DOMRADIO.DE: Schon 1923 wollte Adolf Hitler gemeinsam mit dem Weltkriegs-General Erich Ludendorff der jungen Demokratie der Weimarer Republik den Todesstoß versetzen, die Macht an sich reißen. Wie genau hat Ellen Amman denn dazu beigetragen, dass das gescheitert ist?
Dorothee Sandherr-Klemp (Geistliche Beirätin im Katholischen Deutschen Frauenbund): Bereits im Frühjahr 1923 ist Ellen Ammann zusammen mit anderen Frauen der bürgerlichen Frauenbewegung mit dem Vorschlag beim Innenminister vorstellig geworden, Hitler als kriminellen Ausländer auszuweisen. Dramatischer- und tragischerweise ist der Innenminister diesem Vorschlag nicht nachgekommen, obwohl das politisch praktikabel gewesen wäre.
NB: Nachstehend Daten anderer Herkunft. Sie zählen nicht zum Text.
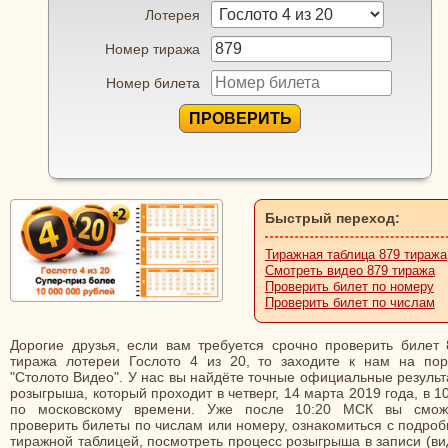
Лотерея
Номер тиража
Номер билета
ПРОВЕРИТЬ
Быстрый переход:
Тиражная таблица 879 тиража
Смотреть видео 879 тиража
Проверить билет по номеру
Проверить билет по числам
Дорогие друзья, если вам требуется срочно проверить билет 
тиража лотереи Гослото 4 из 20, то заходите к нам на пор
"Столото Видео". У нас вы найдёте точные официальные резуль
розыгрыша, который проходит в четверг, 14 марта 2019 года, в 1
по московскому времени. Уже после 10:20 МСК вы смож
проверить билеты по числам или номеру, ознакомиться с подро
тиражной таблицей, посмотреть процесс розыгрыша в записи (в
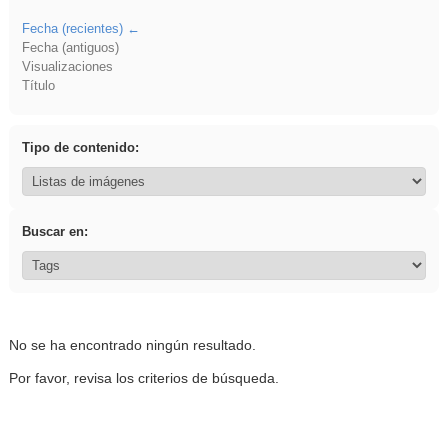
Fecha (recientes)
Fecha (antiguos)
Visualizaciones
Título
Tipo de contenido:
Buscar en:
No se ha encontrado ningún resultado.
Por favor, revisa los criterios de búsqueda.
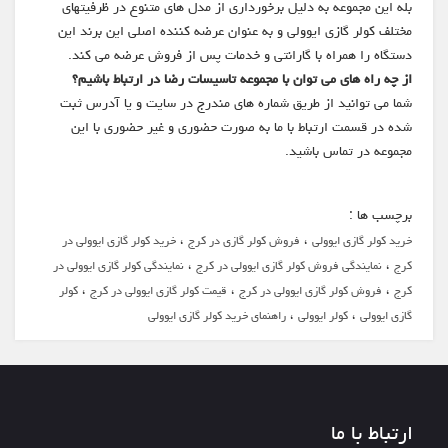
بله این مجموعه به دلیل برخورداری از مدل های متنوع در ظرفیتهای
مختلف کولر گازی ایوولی و به عنوان عرضه کننده اصلی این برند این
دستگاه را همراه با گارانتی و خدمات پس از فروش عرضه می کند.
از چه راه های می توان با مجموعه تاسیسات رضا در ارتباط باشیم؟
شما می توانید از طریق شماره های مندرج در سایت و یا آدرس ثبت
شده در قسمت ارتباط با ما به صورت حضوری و غیر حضوری با این
مجموعه در تماس باشید.
برچسب ها :
،
،
خرید کولر گازی ایوولی
فروش کولر گازی در کرج
خرید کولر گازی ایوولی در
،
،
کرج
نمایندگی فروش کولر گازی ایوولی در کرج
نمایندگی کولر گازی ایوولی در
،
،
،
کرج
فروش کولر گازی ایوولی در کرج
قیمت کولر گازی ایوولی در کرج
کولر
،
،
گازی ایوولی
کولر ایوولی
راهنمای خرید کولر گازی ایوولی
ارتباط با ما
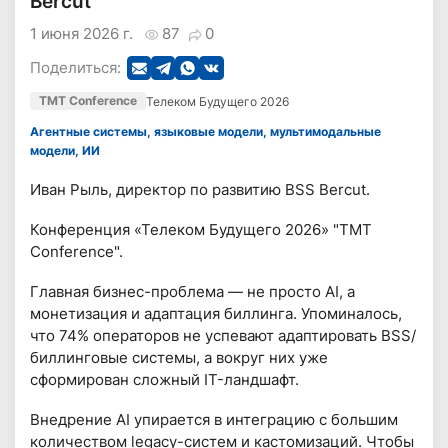
Bercut
1 июня 2026 г.
87
0
Поделиться:
TMT Conference
Телеком Будущего 2026
Агентные системы, языковые модели, мультимодальные
модели, ИИ
Иван Рыль, директор по развитию BSS Bercut.
Конференция «Телеком Будущего 2026» "TMT
Conference".
Главная бизнес-проблема — не просто AI, а
монетизация и адаптация биллинга. Упоминалось,
что 74% операторов не успевают адаптировать BSS/
биллинговые системы, а вокруг них уже
сформирован сложный IT-ландшафт.
Внедрение AI упирается в интеграцию с большим
количеством legacy-систем и кастомизаций. Чтобы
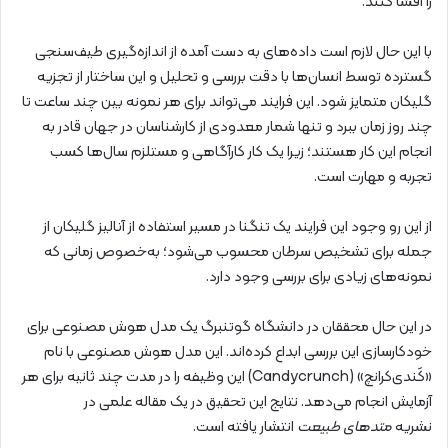
را افشا کنند.
با این حال لازم است داده‌های به دست آمده از اندازه‌گیری طیف‌سنجی
گسترده توسط انسان‌ها با دقت بررسی و تحلیل و این ساختار از تجزیه
گلیکان متمایز شود. این فرایند می‌تواند برای هر نمونه بین چند ساعت تا
چند روز زمان ببرد و تنها شمار معدودی از کارشناسان در جهان قادر به
انجام این کار هستند؛ زیرا یک کار کارآگاهی و مستلزم سال‌ها کسب
تجربه و مهارت است.
از این رو وجود این فرایند یک تنگنا در مسیر استفاده از آنالیز گلیکان از
جمله برای تشخیص سرطان محسوب می‌شود؛ به‌خصوص زمانی که
نمونه‌های زیادی برای بررسی وجود دارد.
در این حال محققان در دانشگاه گوتنبرگ یک مدل هوش مصنوعی برای
خودکارسازی این بررسی ابداع کرده‌اند. این مدل هوش مصنوعی با نام
«کَندی‌کرانچ» (Candycrunch) این وظیفه را در مدت چند ثانیه برای هر
آزمایش انجام می‌دهد. نتایج این تحقیق در یک مقاله علمی در
نشریه
متدهای طبیعت
انتشار یافته است.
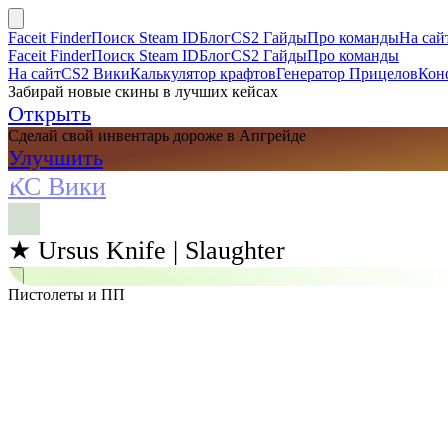
Faceit Finder
Поиск Steam ID
Блог
CS2 Гайды
Про команды
На сай
Faceit Finder
Поиск Steam ID
Блог
CS2 Гайды
Про команды
На сайт
CS2 Вики
Калькулятор крафтов
Генератор Прицелов
Кон
Забирай новые скины в лучших кейсах
Открыть
Сделай свой инвентарь дороже в Апгрейде
Улучшить
КС Вики
★ Ursus Knife | Slaughter
Пистолеты и ПП
Поиск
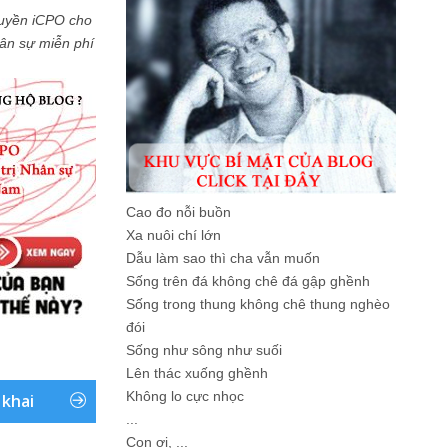
uyền iCPO cho
Nhân sự miễn phí
Cao đo nỗi buồn
Xa nuôi chí lớn
Dẫu làm sao thì cha vẫn muốn
Sống trên đá không chê đá gập ghềnh
Sống trong thung không chê thung nghèo
đói
Sống như sông như suối
Lên thác xuống ghềnh
Không lo cực nhọc
 khai
...
Con ơi, ...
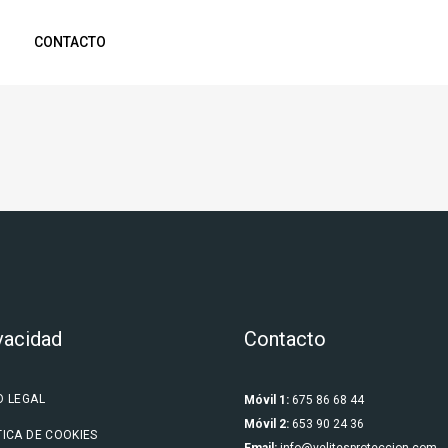
CONTACTO
vacidad
Contacto
O LEGAL
Móvil 1:
675 86 68 44
Móvil 2:
653 90 24 36
TICA DE COOKIES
Denn Hitler war bereits in vielfacher Weise aufgefallen.
Zur Frage der Rolle Ammanns bei der Beendigung des nationalistischen Putsches von rechts im November 1923: Ellen Ammann hatte zufällig über ihre engste Vertraute Marie Amelie von Godin von dem bevorstehenden Putsch erfahren. Und jetzt folgte wirklich ein Krimi, es folgten 36 Stunden wirklich rastloser Aktivitäten Ammanns.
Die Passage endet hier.